◆ **To do**
Write the listing below out again in full, dropping its pictures.

----

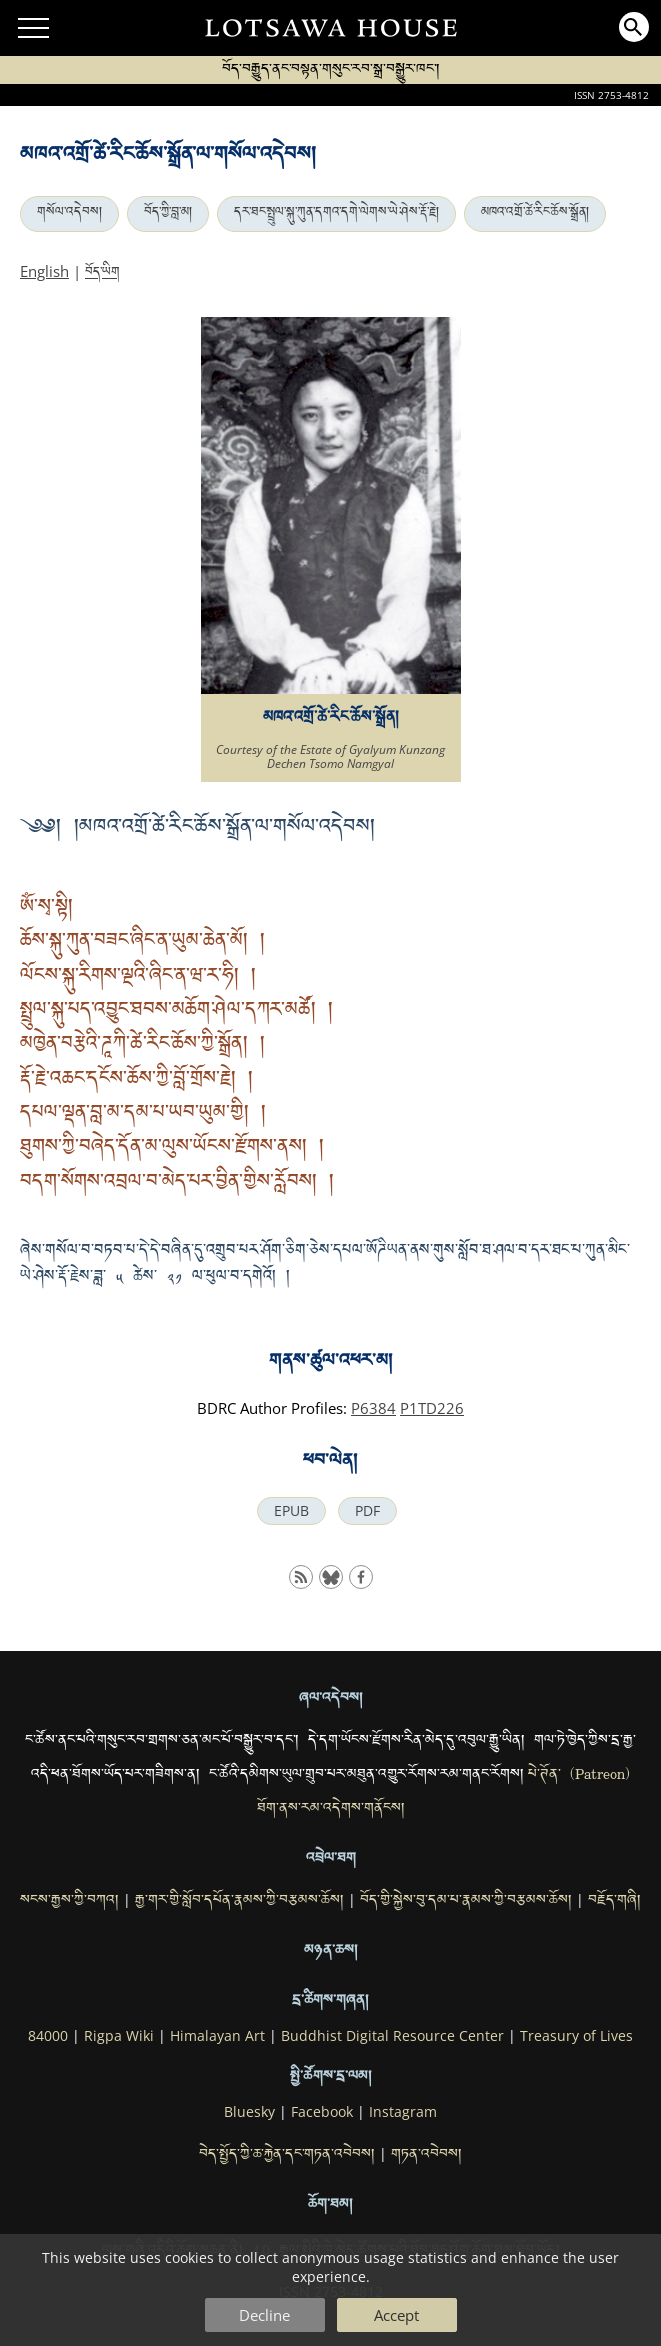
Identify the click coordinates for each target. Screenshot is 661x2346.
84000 (48, 2036)
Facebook (322, 2112)
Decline (264, 2315)
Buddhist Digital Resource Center (392, 2036)
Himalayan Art (217, 2036)
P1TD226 (432, 1408)
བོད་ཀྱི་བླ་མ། (168, 214)
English (44, 271)
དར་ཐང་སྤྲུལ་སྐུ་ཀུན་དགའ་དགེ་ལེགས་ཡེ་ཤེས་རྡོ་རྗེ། (336, 214)
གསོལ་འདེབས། (69, 214)
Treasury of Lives (576, 2036)
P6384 (373, 1408)
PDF (367, 1511)
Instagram (403, 2112)
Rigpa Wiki (119, 2036)
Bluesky (249, 2112)
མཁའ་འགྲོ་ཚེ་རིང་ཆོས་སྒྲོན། (535, 214)
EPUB (291, 1511)
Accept (396, 2315)
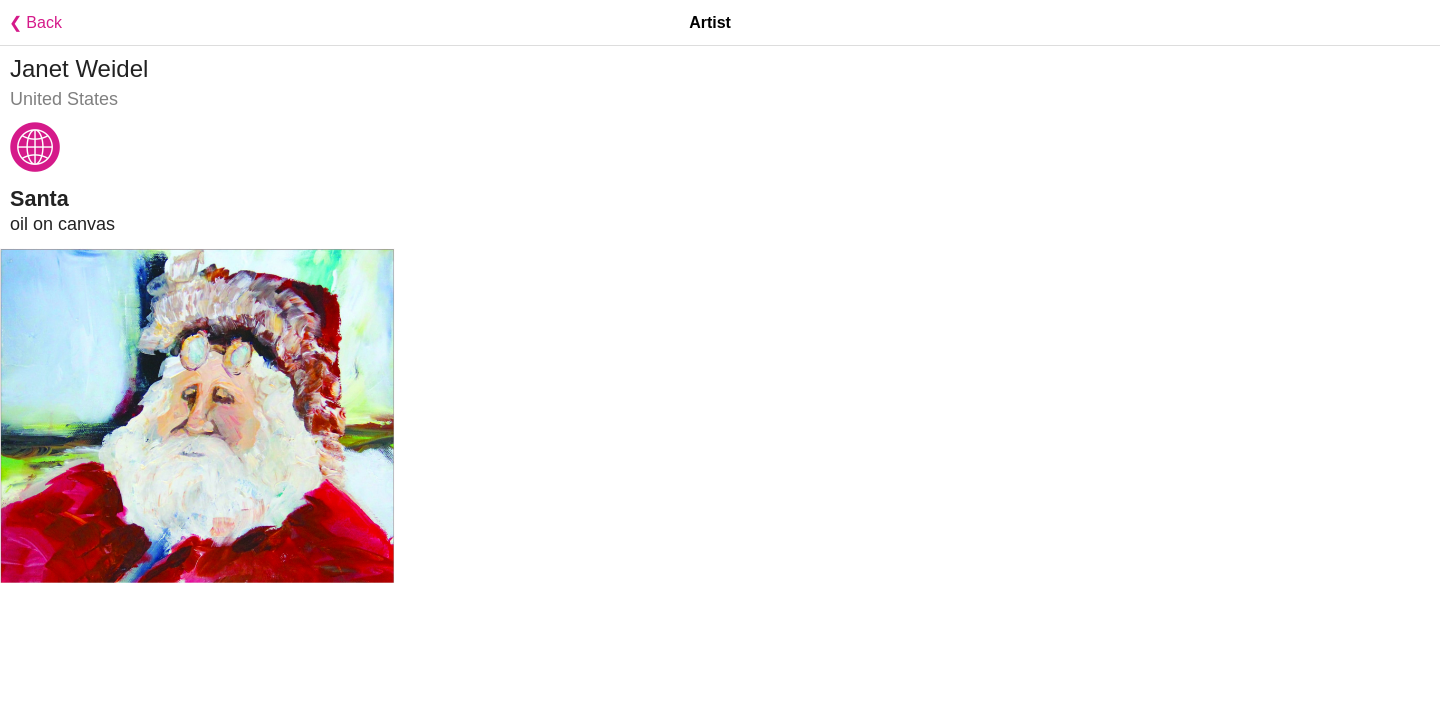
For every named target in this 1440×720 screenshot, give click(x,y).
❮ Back (31, 22)
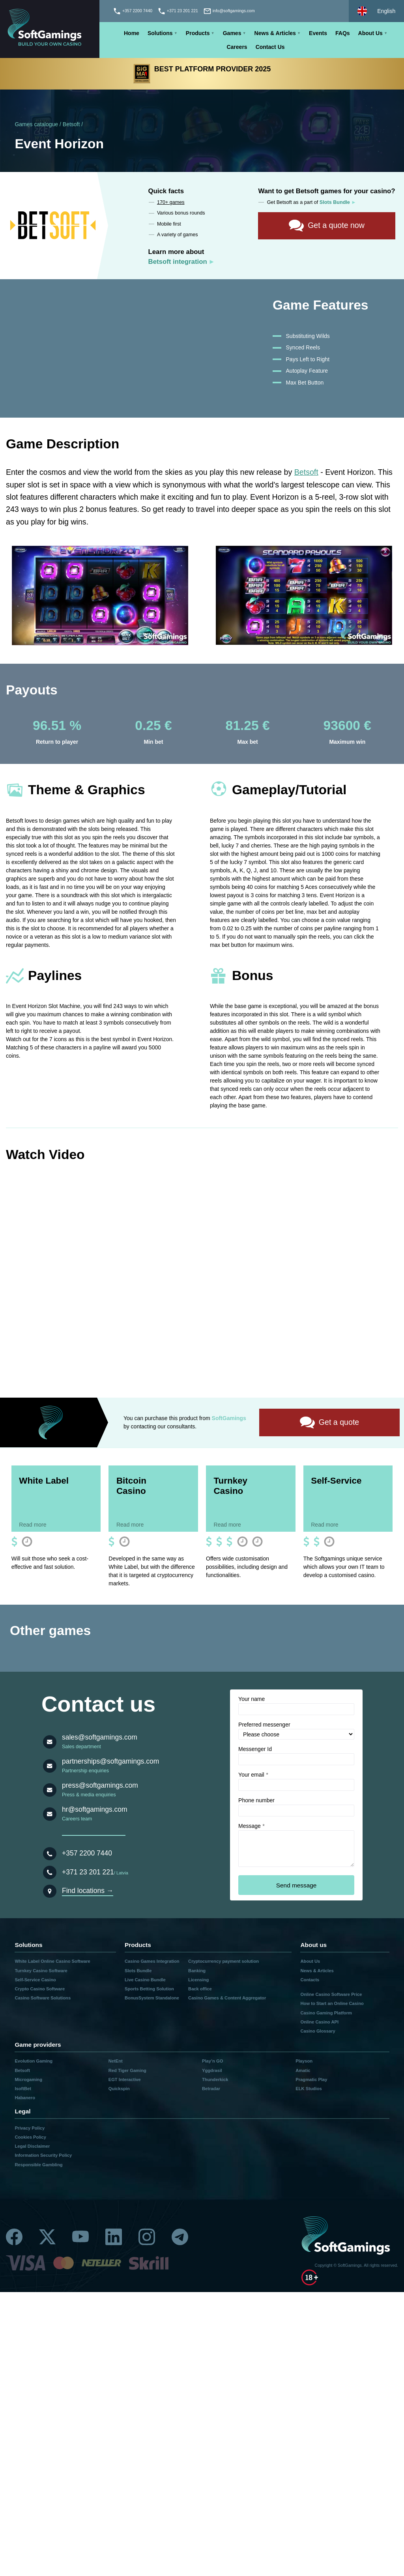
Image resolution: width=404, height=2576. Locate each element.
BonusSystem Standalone (152, 1999)
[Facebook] (14, 2238)
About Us (370, 33)
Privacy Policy (30, 2128)
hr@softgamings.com (94, 1810)
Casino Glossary (317, 2032)
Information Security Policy (43, 2156)
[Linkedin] (113, 2238)
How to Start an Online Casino (331, 2004)
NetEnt (115, 2062)
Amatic (303, 2071)
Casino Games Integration (152, 1962)
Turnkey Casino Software (41, 1971)
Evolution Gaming (33, 2062)
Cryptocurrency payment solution (223, 1962)
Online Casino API (319, 2022)
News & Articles (275, 33)
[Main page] (50, 29)
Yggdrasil (212, 2071)
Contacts (309, 1981)
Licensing (198, 1981)
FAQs (342, 33)
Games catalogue (36, 124)
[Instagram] (146, 2238)
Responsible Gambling (38, 2165)
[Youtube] (80, 2238)
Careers (236, 47)
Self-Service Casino (35, 1981)
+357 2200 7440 (87, 1854)
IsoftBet (23, 2089)
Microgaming (28, 2080)
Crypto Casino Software (40, 1990)
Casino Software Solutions (43, 1999)
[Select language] (376, 11)
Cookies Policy (30, 2137)
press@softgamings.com (100, 1786)
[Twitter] (47, 2238)
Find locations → (87, 1892)
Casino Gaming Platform (326, 2013)
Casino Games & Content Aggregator (227, 1999)
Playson (304, 2062)
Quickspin (119, 2089)
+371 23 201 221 (88, 1873)
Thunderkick (215, 2080)
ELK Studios (309, 2089)
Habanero (25, 2098)
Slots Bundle (138, 1971)
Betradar (211, 2089)
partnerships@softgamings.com (110, 1762)
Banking (197, 1971)
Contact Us (270, 47)
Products (198, 33)
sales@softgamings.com (99, 1738)
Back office (200, 1990)
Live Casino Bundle (145, 1981)
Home (131, 33)
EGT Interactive (124, 2080)
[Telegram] (180, 2238)
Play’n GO (212, 2062)
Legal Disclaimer (32, 2147)
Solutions (160, 33)
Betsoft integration (177, 261)
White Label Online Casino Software (52, 1962)
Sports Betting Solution (149, 1990)
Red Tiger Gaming (127, 2071)
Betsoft (71, 124)
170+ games (171, 202)
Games (232, 33)
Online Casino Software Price (331, 1995)
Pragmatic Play (311, 2080)
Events (318, 33)
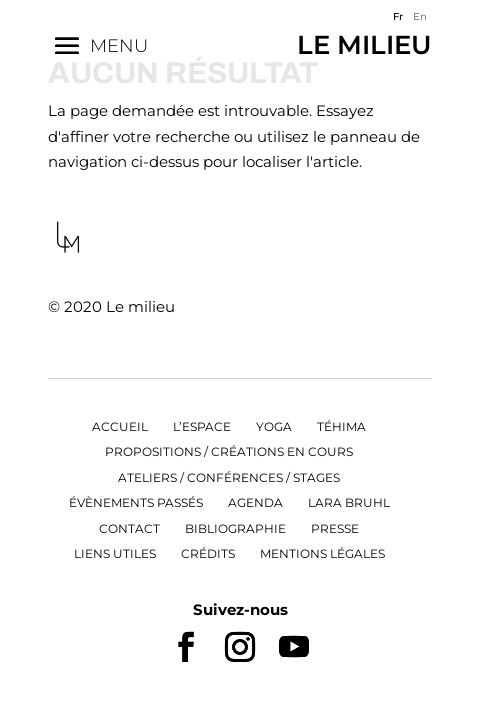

----

◆ **Final answer**
Identify the click coordinates for each target. Screenshot is 661x2346.
84000 (48, 2036)
Facebook (322, 2112)
Decline (264, 2315)
Buddhist Digital Resource Center (392, 2036)
Himalayan Art (217, 2036)
P1TD226 (432, 1408)
བོད་ཀྱི་བླ་མ། (168, 214)
English (44, 271)
དར་ཐང་སྤྲུལ་སྐུ་ཀུན་དགའ་དགེ་ལེགས་ཡེ་ཤེས་རྡོ་རྗེ། (336, 214)
གསོལ་འདེབས། (69, 214)
Treasury of Lives (576, 2036)
P6384 (373, 1408)
PDF (367, 1511)
Instagram (403, 2112)
Rigpa Wiki (119, 2036)
Bluesky (249, 2112)
མཁའ་འགྲོ་ཚེ་རིང་ཆོས་སྒྲོན། (535, 214)
EPUB (291, 1511)
Accept (396, 2315)
For every named target in this 1440×720 screenshot, give click(x,y).
❮ Back (31, 22)
Image resolution: width=404, height=2576. Locate each element.
BonusSystem Standalone (152, 1999)
[Facebook] (14, 2238)
About Us (370, 33)
Privacy Policy (30, 2128)
hr@softgamings.com (94, 1810)
Casino Glossary (317, 2032)
Information Security Policy (43, 2156)
[Linkedin] (113, 2238)
How to Start an Online Casino (331, 2004)
NetEnt (115, 2062)
Amatic (303, 2071)
Casino Games Integration (152, 1962)
Turnkey Casino Software (41, 1971)
Evolution Gaming (33, 2062)
Cryptocurrency payment solution (223, 1962)
Online Casino API (319, 2022)
News & Articles (275, 33)
[Main page] (50, 29)
Yggdrasil (212, 2071)
Contacts (309, 1981)
Licensing (198, 1981)
FAQs (342, 33)
Games catalogue (36, 124)
[Instagram] (146, 2238)
Responsible Gambling (38, 2165)
[Youtube] (80, 2238)
Careers (236, 47)
Self-Service Casino (35, 1981)
+357 2200 7440 (87, 1854)
IsoftBet (23, 2089)
Microgaming (28, 2080)
Crypto Casino Software (40, 1990)
Casino Software Solutions (43, 1999)
[Select language] (376, 11)
Cookies Policy (30, 2137)
press@softgamings.com (100, 1786)
[Twitter] (47, 2238)
Find locations → (87, 1892)
Casino Gaming Platform (326, 2013)
Casino Games & Content Aggregator (227, 1999)
Playson (304, 2062)
Quickspin (119, 2089)
+371 23 201 221 (88, 1873)
Thunderkick (215, 2080)
ELK Studios (309, 2089)
Habanero (25, 2098)
Slots Bundle (138, 1971)
Betradar (211, 2089)
partnerships@softgamings.com (110, 1762)
Banking (197, 1971)
Contact Us (270, 47)
Products (198, 33)
sales@softgamings.com (99, 1738)
Back office (200, 1990)
Live Casino Bundle (145, 1981)
Home (131, 33)
EGT Interactive (124, 2080)
[Telegram] (180, 2238)
Play’n GO (212, 2062)
Legal Disclaimer (32, 2147)
Solutions (160, 33)
Betsoft integration (177, 261)
White Label Online Casino Software (52, 1962)
Sports Betting Solution (149, 1990)
Red Tiger Gaming (127, 2071)
Betsoft (71, 124)
170+ games (171, 202)
Games (232, 33)
Online Casino Software Price (331, 1995)
Pragmatic Play (311, 2080)
Events (318, 33)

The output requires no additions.